Italy: definitive the longest song title. also a political message. I don't know, maybe the middle field.

That were all 26 participants. Now the voting starts. And I finished a can of beer, a whole bottle of red wine and 3/4 bottle of cidre.


#20

chris

chris

and the points comes in


#21

chris

chris

looks like israel will win


#22

chris

chris

After the jury votes comes the audience votes and took everything upside down.
But like I said Isreal won.

And so the Eurovision Song contest is over. Nest year it will be in Israel.


#23

chris

chris

I didn't notice it but the metal guys from Hungary were doing the Ginyu force pose.



#24

jwhouk

jwhouk

I assume the US isn't allowed to be part of all this?


#25

PatrThom

PatrThom

I assume the US isn't allowed to be part of all this?
Would hardly be "Euro"vision then.
Hmm...is this why England wanted to back out so badly?

--Patrick


#26

Dave

Dave

So what happened to Britain? What was that guy protesting? I've seen a meme or two, but nothing that explains anything.

And did you notice the singer's voice continued even though the mic was away from her face? Take THAT, Milli Vanilli!


#27

chris

chris

Apparently this wasn't the first time he did something like that.

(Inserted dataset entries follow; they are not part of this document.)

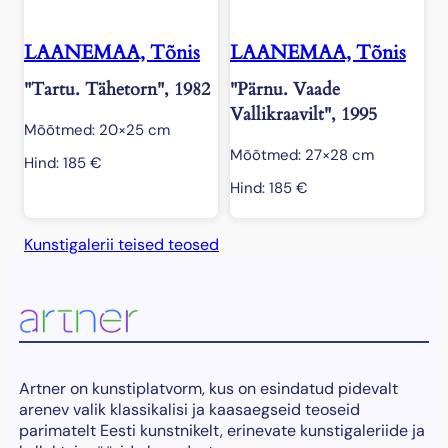
LAANEMAA, Tõnis
LAANEMAA, Tõnis
"Tartu. Tähetorn", 1982
"Pärnu. Vaade
Vallikraavilt", 1995
Mõõtmed: 20×25 cm
Mõõtmed: 27×28 cm
Hind:
185
€
Hind:
185
€
Kunstigalerii teised teosed
Artner on kunstiplatvorm, kus on esindatud pidevalt
arenev valik klassikalisi ja kaasaegseid teoseid
parimatelt Eesti kunstnikelt, erinevate kunstigaleriide ja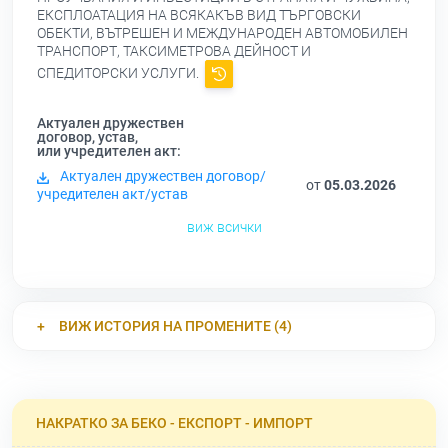
ЕКСПЛОАТАЦИЯ НА ВСЯКАКЪВ ВИД ТЪРГОВСКИ
ОБЕКТИ, ВЪТРЕШЕН И МЕЖДУНАРОДЕН АВТОМОБИЛЕН
ТРАНСПОРТ, ТАКСИМЕТРОВА ДЕЙНОСТ И
СПЕДИТОРСКИ УСЛУГИ.
Актуален дружествен
договор, устав,
или учредителен акт:
Актуален дружествен договор/
от
05.03.2026
учредителен акт/устав
виж всички
ВИЖ ИСТОРИЯ НА ПРОМЕНИТЕ (4)
НАКРАТКО ЗА БЕКО - ЕКСПОРТ - ИМПОРТ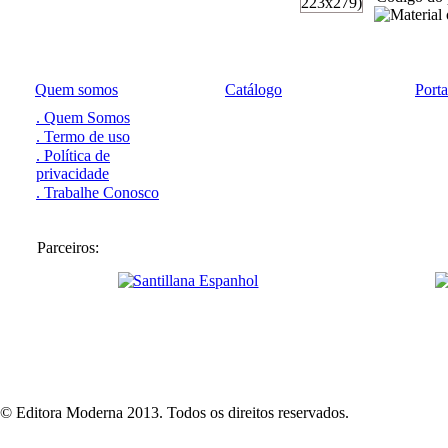
Quem somos
Catálogo
Port
. Quem Somos
. Termo de uso
. Política de
privacidade
. Trabalhe Conosco
Parceiros:
© Editora Moderna 2013. Todos os direitos reservados.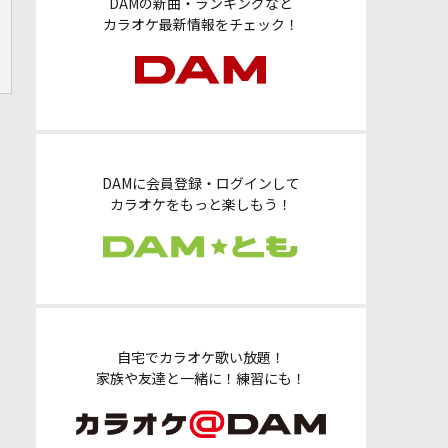
DAMの新曲・ランキングなど
カラオケ最新情報をチェック！
DAMに会員登録・ログインして
カラオケをもっと楽しもう！
自宅でカラオケ歌い放題！
家族や友達と一緒に！練習にも！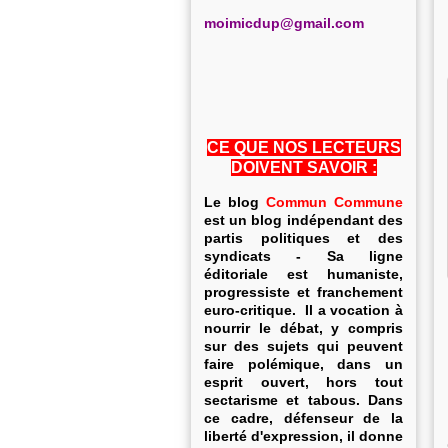
m
oimicdup@gmail.com
CE QUE NOS LECTEURS
DOIVENT SAVOIR :
Le blog
Commun Commune
est un blog indépendant des
partis politiques et des
syndicats - Sa ligne
éditoriale est humaniste,
progressiste et franchement
euro-critique. Il a vocation à
nourrir le débat, y compris
sur des sujets qui peuvent
faire polémique, dans un
esprit ouvert, hors tout
sectarisme et tabous. Dans
ce cadre, défenseur de la
liberté d'expression, il donne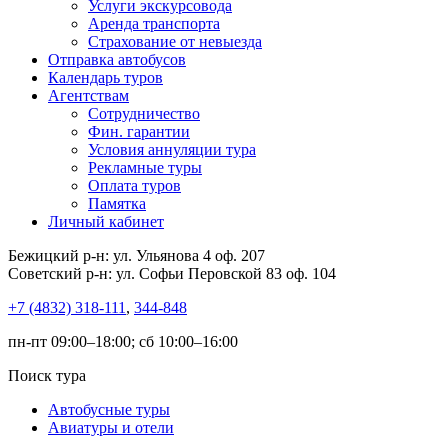
Услуги экскурсовода
Аренда транспорта
Страхование от невыезда
Отправка автобусов
Календарь туров
Агентствам
Сотрудничество
Фин. гарантии
Условия аннуляции тура
Рекламные туры
Оплата туров
Памятка
Личный кабинет
Бежицкий р-н: ул. Ульянова 4 оф. 207
Советский р-н: ул. Софьи Перовской 83 оф. 104
+7 (4832) 318-111
,
344-848
пн-пт 09:00–18:00; сб 10:00–16:00
Поиск тура
Автобусные туры
Авиатуры и отели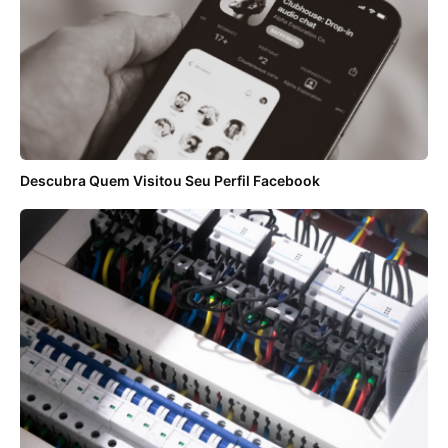
Descubra Quem Visitou Seu Perfil Facebook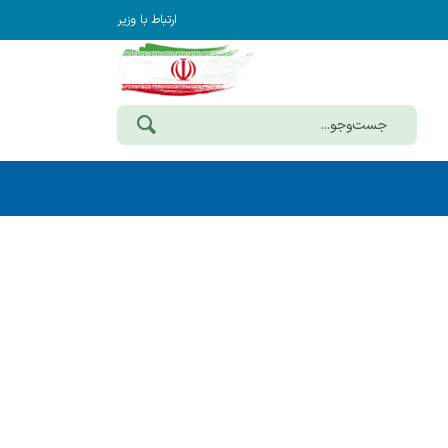
ارتباط با وزیر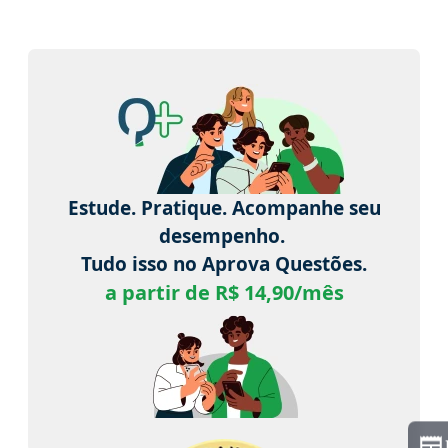
Estude. Pratique. Acompanhe seu
desempenho.
Tudo isso no Aprova Questões.
a partir de R$ 14,90/mês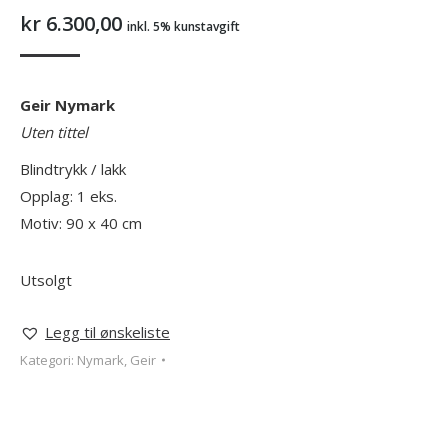
kr
6.300,00
inkl. 5% kunstavgift
Geir Nymark
Uten tittel
Blindtrykk / lakk
Opplag: 1 eks.
Motiv: 90 x 40 cm
Utsolgt
Legg til ønskeliste
Kategori:
Nymark, Geir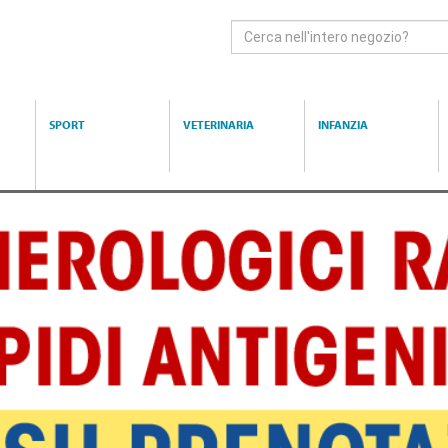
Cerca
Prodotto
SPORT
VETERINARIA
INFANZIA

He's calling himself Dr. A.C. and he his protesting the influence of media. The BBC claims he shouted "For the nazis of the UK media, we demand freedom" in the mic.

And yes noticed her voice continued.

Last year something similar happened:



#28

DarkAudit

DarkAudit

Apparently this wasn't the first time he did something like that. He's calling himself Dr. A.C. and he his protesting the influence of media. The BBC claims he shouted "For the nazis of the UK media, we demand freedom" in the mic.

And yes noticed her voice continued.

Last year something similar happened:

And didn't Spain get a do-over the year before that because someone wandered on stage?


#29

chris

chris

And didn't Spain get a do-over the year before that because someone wandered on stage?
UK did too but the singer declined. Looking at the results she should have took the offer.


#30

Gruebeard

Gruebeard

Israel: WTF? I'm sure somebody will complain about cultural appropriation. Fun song though.
For appropriating a European trophy?


#31

Dave

Dave



#32

chris

chris

For appropriating a European trophy?